高温・多湿の気候になり、紫外線の強い梅雨時から夏にかけては、
肌トラブルが多くなる時期です。外気に直接触れる顔や頭皮は、特に影響を受けやすく、
炎症や湿疹が生じやすくなります。
その1つが、脂漏性(しろうせい)皮膚炎です。
脂漏性皮膚炎は、皮脂の分泌が多い場所(鼻の周辺や頭皮など)を中心に起こる皮膚炎です。
皮脂には本来、皮膚や髪の毛を保護し、潤を与える働きがあります。
ところが、皮脂の分泌量が多すぎると、吹き出物が出来たり(ニキビ)、皮脂に含まれる脂肪酸が酸化することで臭いを発する(加齢臭)など、厄介な面もあります。

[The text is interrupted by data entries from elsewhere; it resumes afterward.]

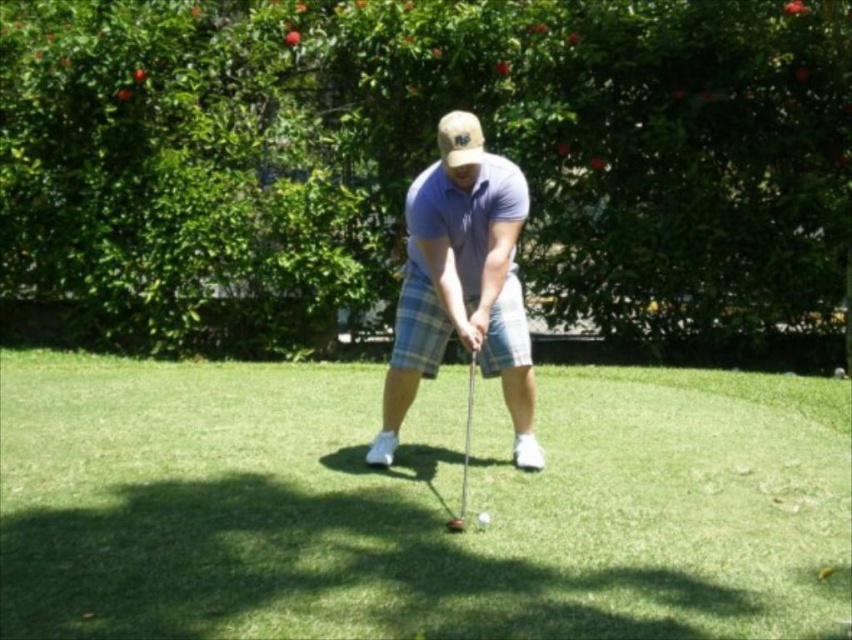 Question: Can you confirm if green grass at center is thinner than metallic silver golf club at center?

Choices:
 (A) yes
 (B) no

Answer: (B)

Question: Is green grass at center wider than matte blue shirt at center?

Choices:
 (A) no
 (B) yes

Answer: (A)

Question: Considering the relative positions of metallic silver golf club at center and shiny silver golf ball at center in the image provided, where is metallic silver golf club at center located with respect to shiny silver golf ball at center?

Choices:
 (A) right
 (B) left

Answer: (A)

Question: Which point is closer to the camera?

Choices:
 (A) metallic silver golf club at center
 (B) shiny silver golf ball at center
 (C) green grass at center

Answer: (C)

Question: Which point is farther from the camera taking this photo?

Choices:
 (A) (516, 387)
 (B) (467, 422)
 (C) (665, 513)

Answer: (B)

Question: Which of these objects is positioned closest to the matte blue shirt at center?

Choices:
 (A) green grass at center
 (B) metallic silver golf club at center
 (C) shiny silver golf ball at center

Answer: (C)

脂漏性皮膚炎の場合は、炎症を起こして地肌が赤くなり、かゆみを伴います。
皮膚が荒れてかさつき、細かく剥がれ落ちる状態になることも少なくありません。
頭皮に症状が起こると、フケがたくさん出るようにもなります。
当初の症状が、他の皮膚炎(アレルギー性皮膚炎や刺激性皮膚炎)とよく似ているため、脂漏性皮膚炎とは知らないまま、かゆみなどに悩んでいる方はかなり多いと推定されています。
もし、炎症による赤み、かゆみ、皮膚のかさつきをくり返す場合は、脂漏性皮膚炎を疑ってみてもいいかもしれません。

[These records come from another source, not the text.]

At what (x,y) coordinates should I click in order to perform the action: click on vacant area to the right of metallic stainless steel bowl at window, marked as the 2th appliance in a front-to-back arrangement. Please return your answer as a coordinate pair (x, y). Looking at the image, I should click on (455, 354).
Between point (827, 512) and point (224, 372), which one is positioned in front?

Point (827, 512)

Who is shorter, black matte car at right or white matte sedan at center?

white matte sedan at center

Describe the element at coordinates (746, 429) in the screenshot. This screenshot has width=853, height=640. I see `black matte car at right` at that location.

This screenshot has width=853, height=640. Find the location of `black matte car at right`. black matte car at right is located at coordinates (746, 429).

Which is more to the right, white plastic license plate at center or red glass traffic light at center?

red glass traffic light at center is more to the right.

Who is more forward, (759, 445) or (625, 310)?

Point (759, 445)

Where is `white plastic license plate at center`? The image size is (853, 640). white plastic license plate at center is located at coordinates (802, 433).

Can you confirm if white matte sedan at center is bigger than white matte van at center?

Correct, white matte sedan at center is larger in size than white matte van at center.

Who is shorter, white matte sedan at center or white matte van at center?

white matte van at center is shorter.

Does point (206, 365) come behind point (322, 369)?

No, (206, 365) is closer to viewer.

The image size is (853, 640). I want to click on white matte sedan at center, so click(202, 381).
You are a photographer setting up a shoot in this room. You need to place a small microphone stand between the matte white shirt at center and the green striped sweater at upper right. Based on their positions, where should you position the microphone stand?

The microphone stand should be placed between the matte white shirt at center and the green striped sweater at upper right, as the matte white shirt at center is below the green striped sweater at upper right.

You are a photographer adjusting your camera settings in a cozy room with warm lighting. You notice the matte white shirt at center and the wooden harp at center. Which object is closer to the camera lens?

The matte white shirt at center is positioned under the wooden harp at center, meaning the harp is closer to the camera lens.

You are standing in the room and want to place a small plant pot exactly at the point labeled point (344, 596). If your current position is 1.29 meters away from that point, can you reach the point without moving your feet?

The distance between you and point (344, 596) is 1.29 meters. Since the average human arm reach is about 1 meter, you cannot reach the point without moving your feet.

脂漏性皮膚炎には、他の皮膚炎とは異なる大きな特徴があります。それは原因が、カビの一種(真菌)だという点です。
そのため、きちんと治療しないと、慢性化したり、再発したりしやすいので、早めに皮膚科などを受診して、検査をすることをおすすめ致します。